The strong, silent type was the male ideal at the time period, and one we're still fighting to reject today. From birth, it seems, boys are taught not to cry, that showing emotion is a sign of weakness, and that any expression of feeling would result in mockery and isolation from one's peers. "A man is strong, we are told, and emotions are weak," writes Noah Brand for The Good Men Project. "Emotions make you vulnerable. Emotions make you less able to fulfill your roles as a protector and a provider. Emotions mean that someone might be called upon to take care of you, instead of you being self-reliant and self-sufficient and independent the way men are supposed to be. Emotions prove you are a human being, instead of an unstoppable success robot."
It's called Normative Male Alexithymia, Dr. Gregg Henriques explains in Psychology Today. "Traditional masculine role socialization channels many men into ways of being such that their masculine identity conflicts with many emotions they feel and what they feel they are 'allowed' to express," and that "they will be shamed and will feel as if they are 'not real men' if they express feelings of vulnerability, dependency needs, weakness, etc."

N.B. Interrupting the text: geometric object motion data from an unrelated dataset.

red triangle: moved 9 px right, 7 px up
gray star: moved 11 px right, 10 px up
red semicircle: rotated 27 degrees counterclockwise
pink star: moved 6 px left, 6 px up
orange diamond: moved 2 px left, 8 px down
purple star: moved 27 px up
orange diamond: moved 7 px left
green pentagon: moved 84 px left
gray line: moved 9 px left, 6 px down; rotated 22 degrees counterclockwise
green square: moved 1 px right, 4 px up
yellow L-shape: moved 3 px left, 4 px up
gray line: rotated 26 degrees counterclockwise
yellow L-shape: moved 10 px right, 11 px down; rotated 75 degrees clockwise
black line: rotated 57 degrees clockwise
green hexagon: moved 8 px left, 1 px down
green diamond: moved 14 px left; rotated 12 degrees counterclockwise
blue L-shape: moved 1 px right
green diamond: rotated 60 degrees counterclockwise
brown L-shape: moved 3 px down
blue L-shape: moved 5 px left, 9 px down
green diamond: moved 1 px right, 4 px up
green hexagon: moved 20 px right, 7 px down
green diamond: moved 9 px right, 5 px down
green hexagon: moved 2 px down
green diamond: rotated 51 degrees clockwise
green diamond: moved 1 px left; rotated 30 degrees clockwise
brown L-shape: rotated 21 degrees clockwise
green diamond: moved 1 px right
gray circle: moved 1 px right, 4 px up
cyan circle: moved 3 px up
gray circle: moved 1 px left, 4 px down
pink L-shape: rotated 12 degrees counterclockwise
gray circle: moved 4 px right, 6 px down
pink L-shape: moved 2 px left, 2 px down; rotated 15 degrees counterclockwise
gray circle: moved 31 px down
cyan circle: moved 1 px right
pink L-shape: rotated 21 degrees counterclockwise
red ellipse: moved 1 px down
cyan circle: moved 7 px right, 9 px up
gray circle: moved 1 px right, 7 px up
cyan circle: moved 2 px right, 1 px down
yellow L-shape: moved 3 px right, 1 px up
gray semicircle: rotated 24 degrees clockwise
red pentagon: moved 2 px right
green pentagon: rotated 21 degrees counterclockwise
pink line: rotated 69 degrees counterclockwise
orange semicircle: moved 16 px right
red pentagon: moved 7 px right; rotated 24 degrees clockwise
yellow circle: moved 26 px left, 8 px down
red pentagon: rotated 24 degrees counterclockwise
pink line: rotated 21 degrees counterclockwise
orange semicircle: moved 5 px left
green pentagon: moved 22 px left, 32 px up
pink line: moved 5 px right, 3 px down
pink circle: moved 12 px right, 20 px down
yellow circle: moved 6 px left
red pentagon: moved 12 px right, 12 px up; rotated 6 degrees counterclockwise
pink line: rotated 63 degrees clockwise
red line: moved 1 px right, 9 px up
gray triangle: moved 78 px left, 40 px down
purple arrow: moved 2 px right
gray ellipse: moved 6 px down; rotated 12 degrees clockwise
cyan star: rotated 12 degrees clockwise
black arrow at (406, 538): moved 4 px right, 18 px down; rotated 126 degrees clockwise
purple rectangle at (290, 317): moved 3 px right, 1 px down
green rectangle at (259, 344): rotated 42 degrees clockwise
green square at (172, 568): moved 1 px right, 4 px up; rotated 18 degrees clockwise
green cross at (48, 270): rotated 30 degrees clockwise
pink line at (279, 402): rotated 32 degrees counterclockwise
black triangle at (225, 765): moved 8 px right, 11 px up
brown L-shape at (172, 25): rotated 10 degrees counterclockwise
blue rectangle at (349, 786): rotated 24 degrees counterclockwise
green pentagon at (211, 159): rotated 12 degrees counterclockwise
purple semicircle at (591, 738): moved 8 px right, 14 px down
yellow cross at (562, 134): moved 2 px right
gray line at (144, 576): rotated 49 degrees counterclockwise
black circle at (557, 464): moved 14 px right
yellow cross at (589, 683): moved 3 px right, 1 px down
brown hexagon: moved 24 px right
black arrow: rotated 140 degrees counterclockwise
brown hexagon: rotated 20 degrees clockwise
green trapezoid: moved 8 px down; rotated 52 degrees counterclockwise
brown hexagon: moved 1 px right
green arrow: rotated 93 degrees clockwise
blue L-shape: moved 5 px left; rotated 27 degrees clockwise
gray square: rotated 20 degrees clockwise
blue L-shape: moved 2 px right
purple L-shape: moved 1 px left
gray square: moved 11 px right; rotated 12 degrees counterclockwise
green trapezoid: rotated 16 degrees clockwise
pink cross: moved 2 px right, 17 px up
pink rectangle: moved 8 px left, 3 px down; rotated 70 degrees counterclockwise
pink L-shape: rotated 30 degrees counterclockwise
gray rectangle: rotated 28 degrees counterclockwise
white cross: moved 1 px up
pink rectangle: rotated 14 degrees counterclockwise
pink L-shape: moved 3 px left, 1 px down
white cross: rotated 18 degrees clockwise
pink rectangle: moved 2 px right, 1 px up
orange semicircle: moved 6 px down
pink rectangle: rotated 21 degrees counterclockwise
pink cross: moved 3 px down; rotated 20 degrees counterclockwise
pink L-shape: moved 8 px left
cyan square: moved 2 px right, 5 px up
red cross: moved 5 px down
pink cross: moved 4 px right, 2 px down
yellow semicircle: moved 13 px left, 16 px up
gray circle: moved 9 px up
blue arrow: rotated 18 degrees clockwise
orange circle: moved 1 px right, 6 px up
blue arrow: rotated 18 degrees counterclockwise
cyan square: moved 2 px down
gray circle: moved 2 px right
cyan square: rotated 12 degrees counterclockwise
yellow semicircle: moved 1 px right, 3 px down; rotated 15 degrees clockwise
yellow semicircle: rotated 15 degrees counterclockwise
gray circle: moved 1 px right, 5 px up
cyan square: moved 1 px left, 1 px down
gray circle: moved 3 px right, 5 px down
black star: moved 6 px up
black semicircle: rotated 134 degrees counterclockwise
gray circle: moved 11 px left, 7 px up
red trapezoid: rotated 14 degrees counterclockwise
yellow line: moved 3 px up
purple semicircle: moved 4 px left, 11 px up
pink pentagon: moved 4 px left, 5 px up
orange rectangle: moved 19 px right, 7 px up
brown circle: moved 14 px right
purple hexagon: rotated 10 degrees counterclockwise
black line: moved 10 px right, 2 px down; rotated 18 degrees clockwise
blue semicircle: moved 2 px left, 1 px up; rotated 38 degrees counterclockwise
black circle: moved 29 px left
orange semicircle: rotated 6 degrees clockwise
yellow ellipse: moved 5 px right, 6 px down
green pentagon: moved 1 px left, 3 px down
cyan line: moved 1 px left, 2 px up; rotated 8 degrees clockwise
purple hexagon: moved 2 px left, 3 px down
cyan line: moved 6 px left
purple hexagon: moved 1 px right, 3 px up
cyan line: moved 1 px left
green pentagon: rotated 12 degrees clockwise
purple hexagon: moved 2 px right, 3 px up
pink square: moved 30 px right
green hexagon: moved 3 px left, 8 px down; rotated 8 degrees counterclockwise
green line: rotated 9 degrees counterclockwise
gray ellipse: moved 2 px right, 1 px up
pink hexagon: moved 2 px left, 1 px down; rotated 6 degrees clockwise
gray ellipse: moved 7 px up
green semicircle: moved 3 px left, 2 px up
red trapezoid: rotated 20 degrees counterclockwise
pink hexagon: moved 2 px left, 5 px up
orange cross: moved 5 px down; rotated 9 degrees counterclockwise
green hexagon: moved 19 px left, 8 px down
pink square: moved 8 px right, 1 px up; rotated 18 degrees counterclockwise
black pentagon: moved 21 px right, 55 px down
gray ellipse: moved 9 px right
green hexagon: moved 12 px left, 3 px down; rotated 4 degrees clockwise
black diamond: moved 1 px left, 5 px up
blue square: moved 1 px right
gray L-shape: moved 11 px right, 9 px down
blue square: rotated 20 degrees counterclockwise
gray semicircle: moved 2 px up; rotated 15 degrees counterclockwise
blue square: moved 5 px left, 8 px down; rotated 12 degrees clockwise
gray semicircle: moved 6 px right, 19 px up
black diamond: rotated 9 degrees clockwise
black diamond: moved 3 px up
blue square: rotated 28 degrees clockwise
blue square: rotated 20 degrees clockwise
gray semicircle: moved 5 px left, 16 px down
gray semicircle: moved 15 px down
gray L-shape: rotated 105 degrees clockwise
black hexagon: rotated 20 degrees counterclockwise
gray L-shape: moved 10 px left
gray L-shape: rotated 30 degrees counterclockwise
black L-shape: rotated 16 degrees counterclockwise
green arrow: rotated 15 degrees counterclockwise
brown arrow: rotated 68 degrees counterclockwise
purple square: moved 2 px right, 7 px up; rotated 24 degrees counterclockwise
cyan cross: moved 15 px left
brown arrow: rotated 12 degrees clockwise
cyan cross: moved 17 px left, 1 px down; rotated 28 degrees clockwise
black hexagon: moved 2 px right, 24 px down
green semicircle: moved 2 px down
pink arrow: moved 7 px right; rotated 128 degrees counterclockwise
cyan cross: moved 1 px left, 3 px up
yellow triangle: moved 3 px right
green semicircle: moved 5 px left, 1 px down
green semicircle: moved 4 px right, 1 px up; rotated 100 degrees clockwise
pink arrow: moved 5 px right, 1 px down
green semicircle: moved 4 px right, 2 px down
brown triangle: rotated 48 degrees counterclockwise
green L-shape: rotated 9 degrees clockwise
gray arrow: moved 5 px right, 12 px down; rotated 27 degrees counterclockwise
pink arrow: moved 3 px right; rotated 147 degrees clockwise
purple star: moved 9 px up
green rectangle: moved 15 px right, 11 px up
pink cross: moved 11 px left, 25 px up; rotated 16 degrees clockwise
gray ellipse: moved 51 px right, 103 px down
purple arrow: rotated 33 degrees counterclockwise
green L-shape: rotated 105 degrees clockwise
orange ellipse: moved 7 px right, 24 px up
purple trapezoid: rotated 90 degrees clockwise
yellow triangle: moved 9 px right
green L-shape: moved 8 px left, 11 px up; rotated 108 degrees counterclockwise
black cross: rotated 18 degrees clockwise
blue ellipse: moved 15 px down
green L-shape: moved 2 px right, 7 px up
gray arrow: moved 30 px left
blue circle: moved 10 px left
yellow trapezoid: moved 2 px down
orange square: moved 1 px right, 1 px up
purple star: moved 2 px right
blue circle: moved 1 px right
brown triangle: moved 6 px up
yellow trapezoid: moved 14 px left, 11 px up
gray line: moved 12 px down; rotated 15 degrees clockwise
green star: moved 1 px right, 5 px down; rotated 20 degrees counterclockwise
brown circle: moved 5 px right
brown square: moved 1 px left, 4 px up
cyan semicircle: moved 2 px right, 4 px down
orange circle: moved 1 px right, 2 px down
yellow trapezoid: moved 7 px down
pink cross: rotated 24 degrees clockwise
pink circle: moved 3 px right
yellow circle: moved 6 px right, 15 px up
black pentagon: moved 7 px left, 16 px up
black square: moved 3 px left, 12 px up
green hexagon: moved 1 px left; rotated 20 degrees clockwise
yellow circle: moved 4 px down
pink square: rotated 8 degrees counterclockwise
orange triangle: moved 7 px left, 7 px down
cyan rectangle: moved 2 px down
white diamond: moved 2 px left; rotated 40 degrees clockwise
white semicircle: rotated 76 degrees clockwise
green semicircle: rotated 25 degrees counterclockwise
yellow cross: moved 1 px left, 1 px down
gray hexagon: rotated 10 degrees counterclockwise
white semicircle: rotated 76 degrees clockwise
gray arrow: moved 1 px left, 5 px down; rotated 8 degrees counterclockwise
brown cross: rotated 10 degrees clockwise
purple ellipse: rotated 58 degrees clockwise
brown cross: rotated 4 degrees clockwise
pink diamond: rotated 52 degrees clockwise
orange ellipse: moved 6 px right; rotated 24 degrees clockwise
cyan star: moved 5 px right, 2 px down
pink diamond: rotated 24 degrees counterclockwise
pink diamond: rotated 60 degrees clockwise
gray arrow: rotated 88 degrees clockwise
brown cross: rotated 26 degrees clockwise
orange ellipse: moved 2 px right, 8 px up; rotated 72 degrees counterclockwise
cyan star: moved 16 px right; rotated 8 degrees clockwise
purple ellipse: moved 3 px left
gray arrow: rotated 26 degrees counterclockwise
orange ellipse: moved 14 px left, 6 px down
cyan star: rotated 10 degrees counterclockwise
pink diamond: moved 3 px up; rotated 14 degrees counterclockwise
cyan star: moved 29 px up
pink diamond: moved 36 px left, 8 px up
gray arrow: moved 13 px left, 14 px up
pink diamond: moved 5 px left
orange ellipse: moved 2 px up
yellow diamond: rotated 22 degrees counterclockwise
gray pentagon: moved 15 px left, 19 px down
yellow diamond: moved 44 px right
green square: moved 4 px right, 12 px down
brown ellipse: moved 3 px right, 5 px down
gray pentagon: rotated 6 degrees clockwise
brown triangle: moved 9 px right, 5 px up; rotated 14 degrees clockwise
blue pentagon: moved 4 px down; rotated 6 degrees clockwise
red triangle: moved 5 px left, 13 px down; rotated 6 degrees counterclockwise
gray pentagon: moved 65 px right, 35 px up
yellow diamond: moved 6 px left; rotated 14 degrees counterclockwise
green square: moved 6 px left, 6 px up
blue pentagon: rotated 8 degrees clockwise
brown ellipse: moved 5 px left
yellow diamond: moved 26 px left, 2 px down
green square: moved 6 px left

It's a dangerous way of living, to repress oneself in such a way, considering now it's thought that bottling up one's emotions can lead to physical health problems, per The Huffington Post, and even death in the form of heart attack or suicide. And men from Armstrong's era who were brought up in the macho 1950s and 60s are having a tough time coping with emotions as they age. "Cultural pressures at the time of their youth has left them ill equipped for later life," wrote sociologist Kaitlyn Barnes Langendoerfer in a study, per The Express.
Thankfully, we're moving past that old-fashioned definition of masculinity. The feminist fight against patriarchy will benefit men as well as women, and missions like that of The Good Men Project aid in releasing men from those repressive restraints, so that all men, men like Neil Armstrong, don't have to suffer in silence all the way to the moon.